ISLAMABAD, July 4: The government is expected to re-introduce exchange risk cover for machinery imports for enhancing the country’s exports and allow utilization of foreign exchange reserves for project financing.
These measures have been proposed by the committee on export-led growth led by Commerce Minister Humayun Akhtar Khan. Most of the recommendations of the committee are expected to be announced in the trade policy 2003-04 later this month, sources in the Ministry of Commerce told Dawn.
The committee also comprised ministers for finance, industries, food and agriculture and the State Bank governor.
The recommendations are expected to be submitted to the federal cabinet for approval to promote investment in the productive sectors, particularly export oriented categories as part of the government’s policy of export-led growth, the sources said.
The plan seeks complete revival of 1997 investment policy that also includes 90 per cent and 75 per cent allowances on industrial investment both in new and modernized plans.
The committee, the sources said, had formulated special strategy for relocation of industries from abroad to attract investors from developed countries besides re-introduction of exchange risk cover for import of machinery.
In view of the financial problems faced by the investors in the establishment of new industry, the committee has suggested to reduce spread of banks i.e difference between borrowing and lending rates.
The sources said that tax credit should be kept at up to 25 per cent of difference between gross income and cost of funds, to banks/DFIs for long-term new project financing and BMR (balancing, modernization and replacement).
The SBP will be asked to re-introduce exchange risk cover for projects to import machinery and rates charged should be closer to market rates without involving any subsidy. The exchange risk cover scheme was last introduced to launch independent power producers (IPPs) during the 2nd PPP government but was later withdrawn because of its heavy costs.
The committee is recommending to create a technology upgradation fund for selected sectors like, textile, engineering, sports goods, etc., that will be sponsored jointly by the government through bilateral and multilateral sources and private sector.
The committee has suggested to amend laws to encourage the creation of large holding companies.

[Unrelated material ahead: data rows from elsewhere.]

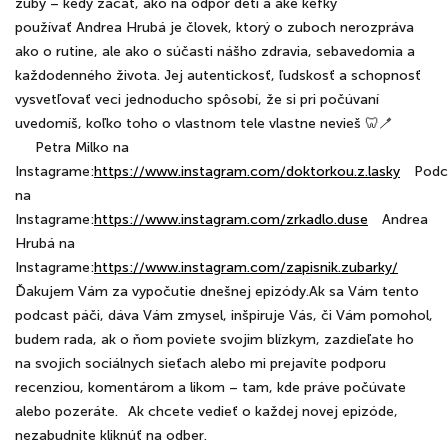
zuby – kedy začať, ako na odpor detí a aké kefky
používať Andrea Hrubá je človek, ktorý o zuboch nerozpráva
ako o rutine, ale ako o súčasti nášho zdravia, sebavedomia a
každodenného života. Jej autentickosť, ľudskosť a schopnosť
vysvetľovať veci jednoducho spôsobí, že si pri počúvaní
uvedomíš, koľko toho o vlastnom tele vlastne nevieš 🦷🪥
⠀⠀Petra Milko na
Instagrame:
https://www.instagram.com/doktorkou.z.lasky
⠀Podc
na
Instagrame:
https://www.instagram.com/zrkadlo.duse
⠀Andrea
Hrubá na
Instagrame:
https://www.instagram.com/zapisnik.zubarky/
Ďakujem Vám za vypočutie dnešnej epizódy.Ak sa Vám tento
podcast páči, dáva Vám zmysel, inšpiruje Vás, či Vám pomohol,
budem rada, ak o ňom poviete svojim blízkym, zazdieľate ho
na svojich sociálnych sieťach alebo mi prejavíte podporu
recenziou, komentárom a likom – tam, kde práve počúvate
alebo pozeráte.⠀Ak chcete vedieť o každej novej epizóde,
nezabudnite kliknúť na odber.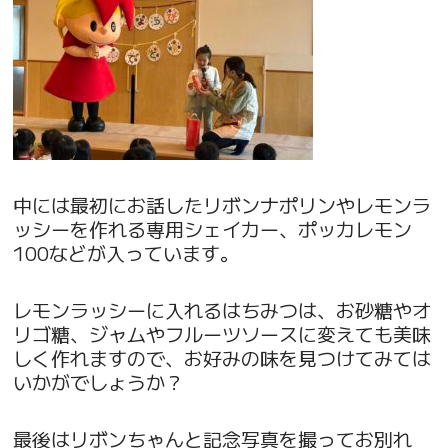
中には最初にお話したリボンナポリンやレモンラ
ッシーを作れる専用シェイカー、ポッカレモン
100などが入っています。
レモンラッシーに入れるはちみつは、お砂糖やオ
リゴ糖、ジャムやフルーツソースに変えても美味
しく作れますので、お好みの味を見つけてみては
いかがでしょうか？
最後はリボンちゃんと記念写真を撮ってお別れ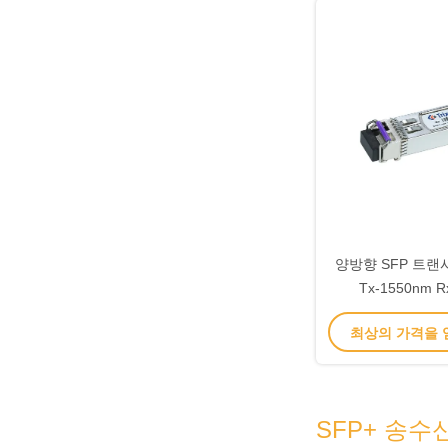
양방향 SFP 트랜시
Tx-1550nm R
최상의 가격을
SFP+ 송수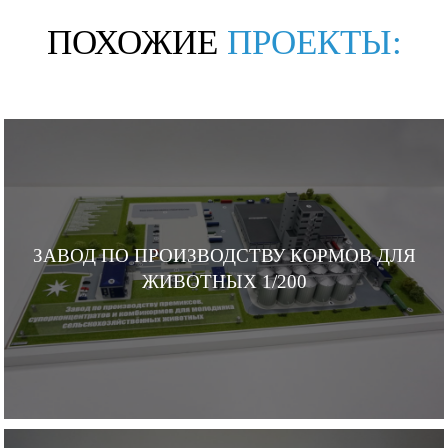
ПОХОЖИЕ
ПРОЕКТЫ:
ЗАВОД ПО ПРОИЗВОДСТВУ КОРМОВ ДЛЯ
ЖИВОТНЫХ 1/200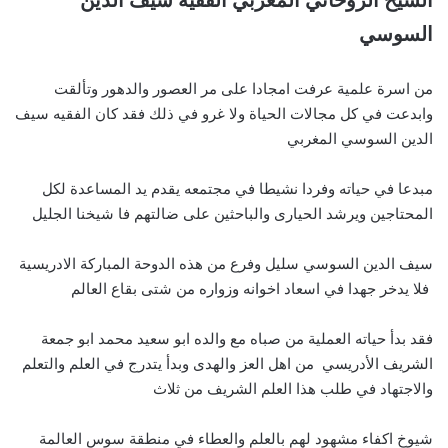
الشيخ الروحاني المغربي الفقيه سيف الدين
السوسي
من اسرة علمية عرفت امجادا على مر العصور والدهور وتألقت
وابدعت في كل مجالات الحياة ولا غرو في ذلك فقد كان الفقيه سيف
الدين السوسي المغربي
مبدعا في حياته وفردا نشيطا في مجتمعه يقدم يد المساعدة لكل
المحتاجين ويرشد الحيارى والباحثين على ضالتهم فا شيخنا الجليل
سيف الدين السوسي سليل وفرع من هذه الدوحة المباركة الادريسية
فلا يدخر جهدا في اسعاد اخوانه وزواره من شتى بقاع العالم
فقد بدأ حياته العملية من صباه مع والده ابو سعيد محمد ابو جمعة
الشريف الأدريسي من اهل العز والهدى وبدأ يتدرج في العلم والتعلم
والاجتهاد في طلب هذا العلم الشريف من ثلاث
شيوخ اكفاء مشهود لهم بالعلم والعطاء في منطقة سوس العالمة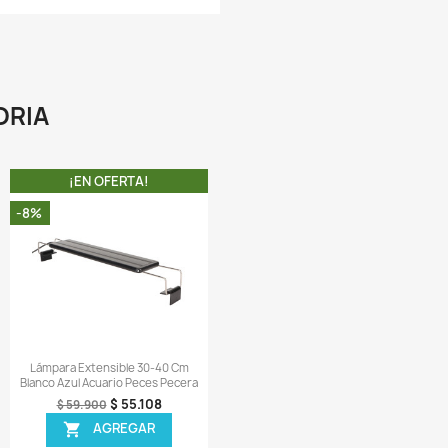
 La gama de colores perfectamente coordinados promueve
italidad de sus peces y asegura un crecimiento óptimo de 
lantas en su acuario.
 Los soportes de acoplamiento ajustables en ambos la
rindan una manera fácil de adaptarse rápidamente p
daptarse a la mayoría de los acuarios sin marco y enmarcado
A COMPRA INCLUYE:
 1 X Lámpara Degenbao de 25W para acuarios de 80 Cms a
ms.
 2 X Soportes laterales.
ir una reseña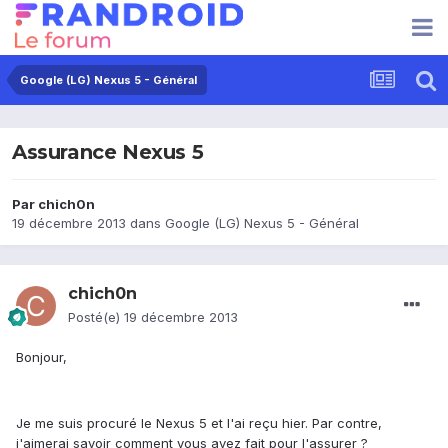
Google (LG) Nexus 5 - Général
Assurance Nexus 5
Par
chich0n
19 décembre 2013
dans
Google (LG) Nexus 5 - Général
chich0n
Posté(e)
19 décembre 2013
Bonjour,
Je me suis procuré le Nexus 5 et l'ai reçu hier. Par contre,
j'aimerai savoir comment vous avez fait pour l'assurer ?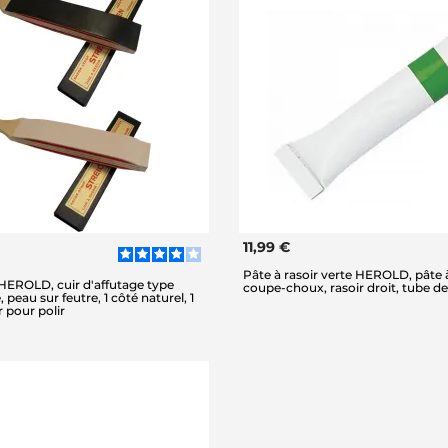
11,99 €
Pâte à rasoir verte HEROLD, pâte à
 HEROLD, cuir d'affutage type
coupe-choux, rasoir droit, tube de
 peau sur feutre, 1 côté naturel, 1
r pour polir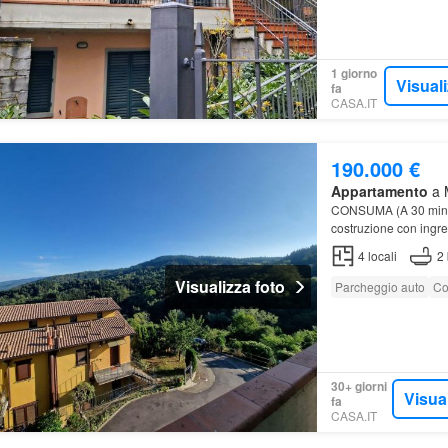
1 giorno
Visual
fa
CASA.IT
190.000 €
Appartamento
a M
CONSUMA (A 30 minut
costruzione con ingre
4
locali
2
Visualizza foto
Parcheggio auto
Co
30+ giorni
Visua
fa
CASA.IT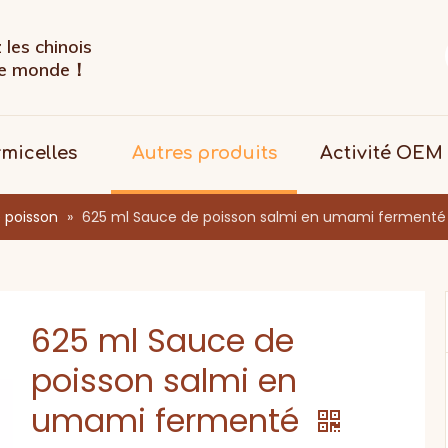
les chinois
 le monde！
rmicelles
Autres produits
Activité OEM
 poisson
»
625 ml Sauce de poisson salmi en umami fermenté
625 ml Sauce de
poisson salmi en
umami fermenté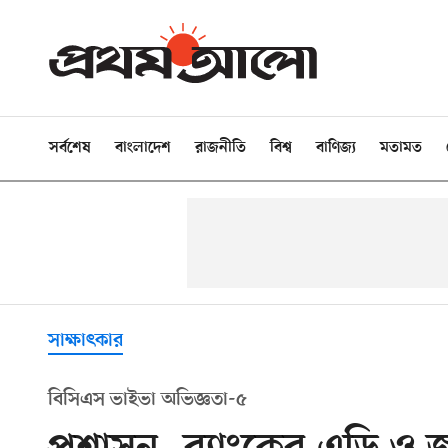
সর্বশেষ
বাংলাদেশ
রাজনীতি
বিশ্ব
বাণিজ্য
মতামত
সাক্ষাৎকার
বিসিএস ভাইভা অভিজ্ঞতা-৫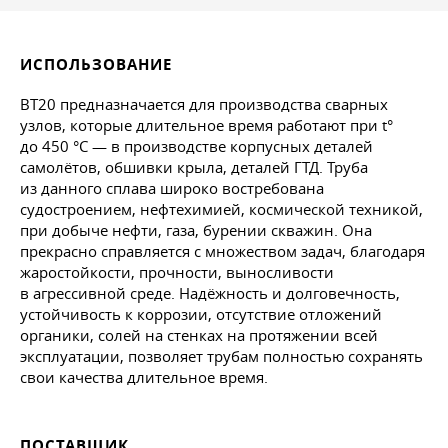
ИСПОЛЬЗОВАНИЕ
ВТ20 предназначается для производства сварных
узлов, которые длительное время работают при t°
до 450 °C — в производстве корпусных деталей
самолётов, обшивки крыла, деталей ГТД. Труба
из данного сплава широко востребована
судостроением, нефтехимией, космической техникой,
при добыче нефти, газа, бурении скважин. Она
прекрасно справляется с множеством задач, благодаря
жаростойкости, прочности, выносливости
в агрессивной среде. Надёжность и долговечность,
устойчивость к коррозии, отсутствие отложений
органики, солей на стенках на протяжении всей
эксплуатации, позволяет трубам полностью сохранять
свои качества длительное время.
ПОСТАВЩИК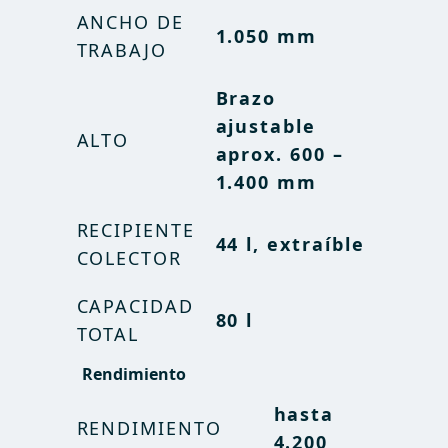
ANCHO DE
ANCHO DE
1.050 mm
3 ft 5 in
TRABAJO
TRABAJO
Brazo
Brazo
ajustable
ajustable
ALTO
ALTO
aprox. 600 –
aprox. 3 ft 3 –
1.400 mm
5 ft 3 in
RECIPIENTE
RECIPIENTE
9,7 US gal,
44 l, extraíble
COLECTOR
COLECTOR
extraíble
CAPACIDAD
CAPACIDAD
80 l
17,6 US gal
TOTAL
TOTAL
Rendimiento
Rendimiento
hasta
hasta
RENDIMIENTO
RENDIMIENTO
1,04
4.200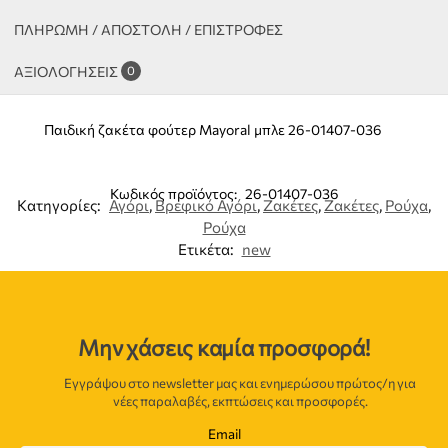
ΠΛΗΡΩΜΗ / ΑΠΟΣΤΟΛΗ / ΕΠΙΣΤΡΟΦΕΣ
ΑΞΙΟΛΟΓΉΣΕΙΣ
0
Παιδική ζακέτα φούτερ Mayoral μπλε 26-01407-036
Κωδικός προϊόντος:
26-01407-036
Κατηγορίες:
Αγόρι
,
Βρεφικό Αγόρι
,
Ζακέτες
,
Ζακέτες
,
Ρούχα
,
Ρούχα
Ετικέτα:
new
Μην χάσεις καμία προσφορά!
Εγγράψου στο newsletter μας και ενημερώσου πρώτος/η για
νέες παραλαβές, εκπτώσεις και προσφορές.
Email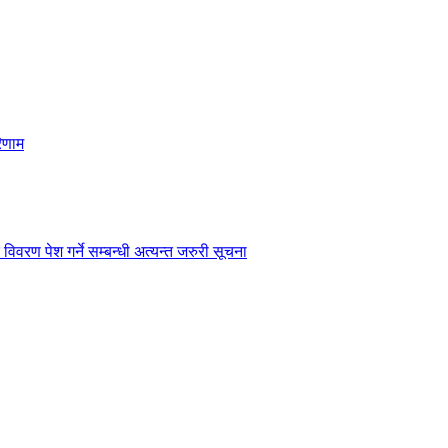
िणाम
विवरण पेश गर्ने सम्बन्धी अत्यन्त जरुरी सूचना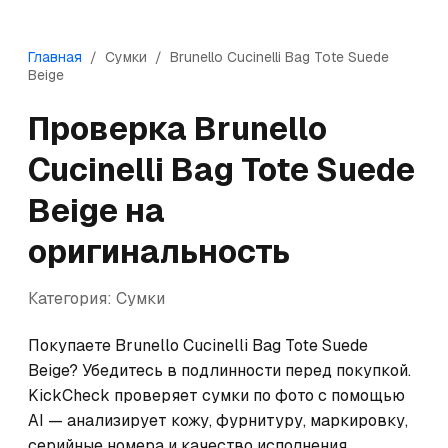
Главная
/
Сумки
/
Brunello Cucinelli
Bag Tote Suede
Beige
Проверка
Brunello
Cucinelli
Bag Tote Suede
Beige
на
оригинальность
Категория:
Сумки
Покупаете Brunello Cucinelli Bag Tote Suede 
Beige? Убедитесь в подлинности перед покупкой. 
KickCheck проверяет сумки по фото с помощью 
AI — анализирует кожу, фурнитуру, маркировку, 
серийные номера и качество исполнения. 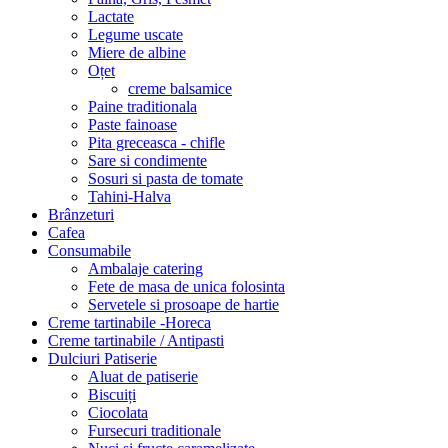
Lactate
Legume uscate
Miere de albine
Oțet
creme balsamice
Paine traditionala
Paste fainoase
Pita greceasca - chifle
Sare si condimente
Sosuri si pasta de tomate
Tahini-Halva
Brânzeturi
Cafea
Consumabile
Ambalaje catering
Fete de masa de unica folosinta
Servetele si prosoape de hartie
Creme tartinabile -Horeca
Creme tartinabile / Antipasti
Dulciuri Patiserie
Aluat de patiserie
Biscuiți
Ciocolata
Fursecuri traditionale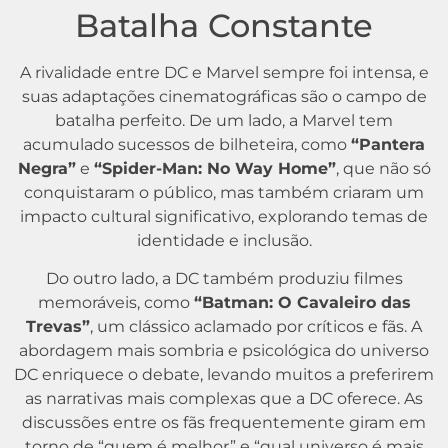
Batalha Constante
A rivalidade entre DC e Marvel sempre foi intensa, e
suas adaptações cinematográficas são o campo de
batalha perfeito. De um lado, a Marvel tem
acumulado sucessos de bilheteira, como
“Pantera
Negra”
e
“Spider-Man: No Way Home”
, que não só
conquistaram o público, mas também criaram um
impacto cultural significativo, explorando temas de
identidade e inclusão.
Do outro lado, a DC também produziu filmes
memoráveis, como
“Batman: O Cavaleiro das
Trevas”
, um clássico aclamado por críticos e fãs. A
abordagem mais sombria e psicológica do universo
DC enriquece o debate, levando muitos a preferirem
as narrativas mais complexas que a DC oferece. As
discussões entre os fãs frequentemente giram em
torno de “quem é melhor” e “qual universo é mais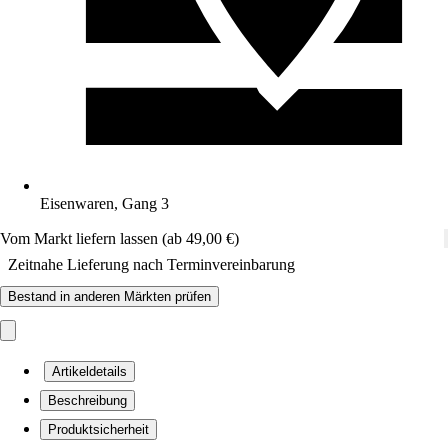
Eisenwaren, Gang 3
Vom Markt liefern lassen (ab 49,00 €)
Zeitnahe Lieferung nach Terminvereinbarung
Bestand in anderen Märkten prüfen
Artikeldetails
Beschreibung
Produktsicherheit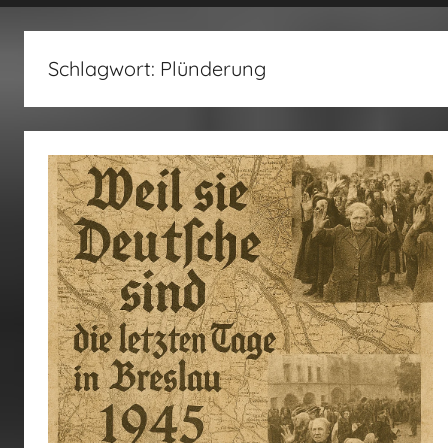
fertig…!
Schlagwort:
Plünderung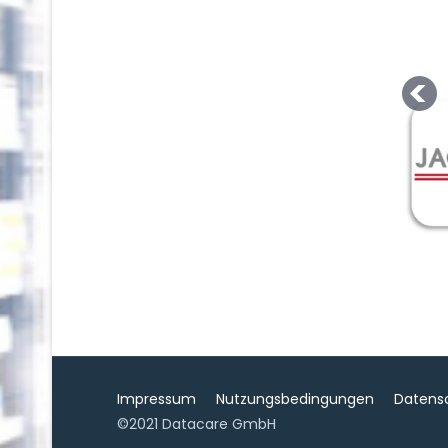
Impressum
Nutzungsbedingungen
Datens
©2021 Datacare GmbH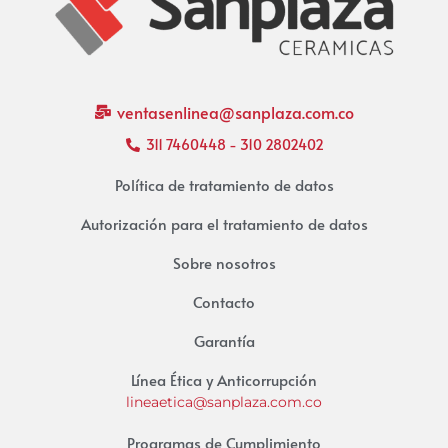
ventasenlinea@sanplaza.com.co
311 7460448 - 310 2802402
Política de tratamiento de datos
Autorización para el tratamiento de datos
Sobre nosotros
Contacto
Garantía
Línea Ética y Anticorrupción
lineaetica@sanplaza.com.co
Programas de Cumplimiento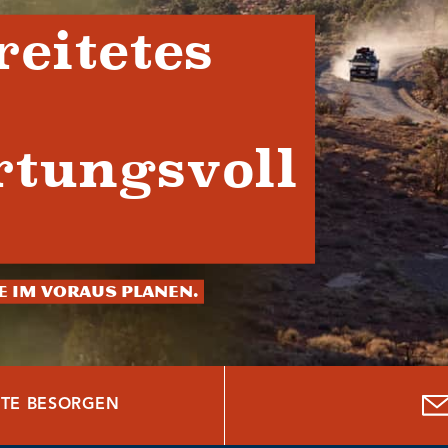
reitetes
tungsvoll
ie im Voraus planen.
TE BESORGEN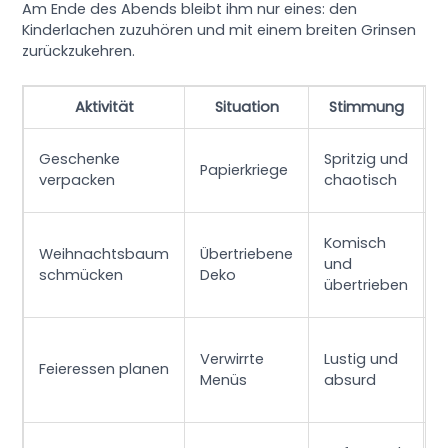
Am Ende des Abends bleibt ihm nur eines: den
Kinderlachen zuzuhören und mit einem breiten Grinsen
zurückzukehren.
Aktivität
Situation
Stimmung
D
Geschenke
Spritzig und
Papierkriege
v
verpacken
chaotisch
s
D
Komisch
Weihnachtsbaum
Übertriebene
L
und
schmücken
Deko
f
übertrieben
n
Z
Verwirrte
Lustig und
S
Feieressen planen
Menüs
absurd
k
i
D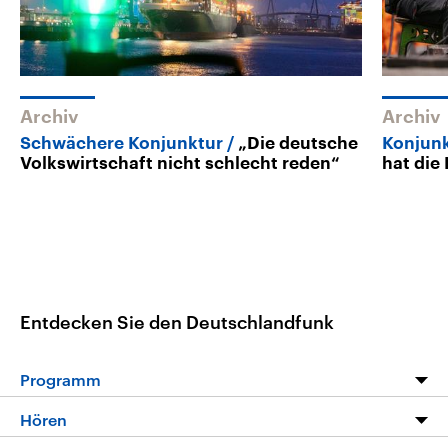
Archiv
Archiv
Schwächere Konjunktur
„Die deutsche
Konjun
Volkswirtschaft nicht schlecht reden“
hat die
Entdecken Sie den Deutschlandfunk
Programm
Programm
Hören
Alle Sendungen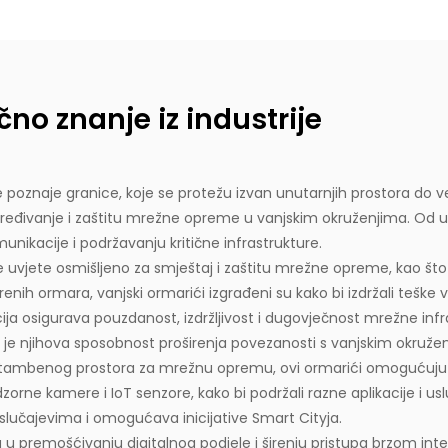
no znanje iz industrije
e poznaje granice, koje se protežu izvan unutarnjih prostora do 
oređivanje i zaštitu mrežne opreme u vanjskim okruženjima. Od urban
unikacije i podržavanju kritične infrastrukture.
vjete osmišljeno za smještaj i zaštitu mrežne opreme, kao što su
renih ormara, vanjski ormarići izgrađeni su kako bi izdržali teške
cija osigurava pouzdanost, izdržljivost i dugovječnost mrežne i
i
je njihova sposobnost proširenja povezanosti s vanjskim okruže
g stambenog prostora za mrežnu opremu, ovi ormarići omogućuj
adzorne kamere i IoT senzore, kako bi podržali razne aplikacije i 
slučajevima i omogućava inicijative Smart Cityja.
u u premošćivanju digitalnog podjele i širenju pristupa brzom int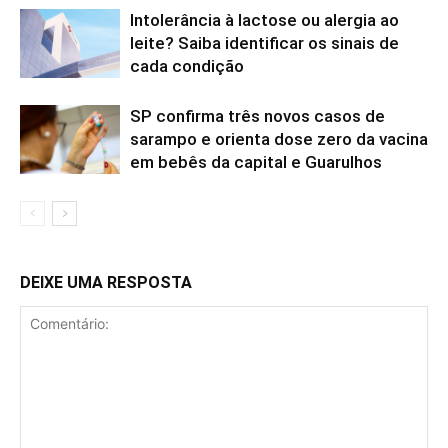
Intolerância à lactose ou alergia ao
leite? Saiba identificar os sinais de
cada condição
SP confirma três novos casos de
sarampo e orienta dose zero da vacina
em bebês da capital e Guarulhos
DEIXE UMA RESPOSTA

It has also proposed to reduce levies to three federal taxes — income tax, sales tax/customs duty and excise duty, one provincial tax and one local bodies tax — in addition to single window collection of federal and provincial government levies and taxes like Employees Oldage Benefit Institution, social security, etc.
The committee has discussed the ways to reduce up-front investment costs through zero-rating of import duty on import of plant, machinery and equipment for value added export sectors high-tech industries, agro-based industries, infrastructure and social sectors, besides restoration of 90 per cent and 75 per cent first year allowance (FYA) as per 1997 investment policy for priority sectors.
It suggests that equity restrictions from service sector investment should be removed and higher rates of DDBs (duty drawbacks) should be given to selected export sectors to compensate exchange rate appreciation.
Determination by the Engineering Development Board (EDB), the Board of Investment and the Central Board of Revenue will complete all necessary arrangements before the opening of letters of credit and import of plants and machinery under concessionary regime.
The government will formulate positive list with detailed specifications of locally manufactured machinery by the EDB reviewed on six months basis.
The committee noted the present rules for the import of used machinery were too old and should be reviewed on the basis of a 3-5 year custom tariff regime to encourage future planning by investors.
Trade remedy laws i.e. anti-dumping laws and countervailing duties will be used more effectively. The government will incentivize through tax relief for investment in Human Rights and R&D by the corporate sector (individual through associations, universities) for improving skills and productivity.
The government will launch a campaign in the United States, the EU and Japan for image building of Pakistan’s brand.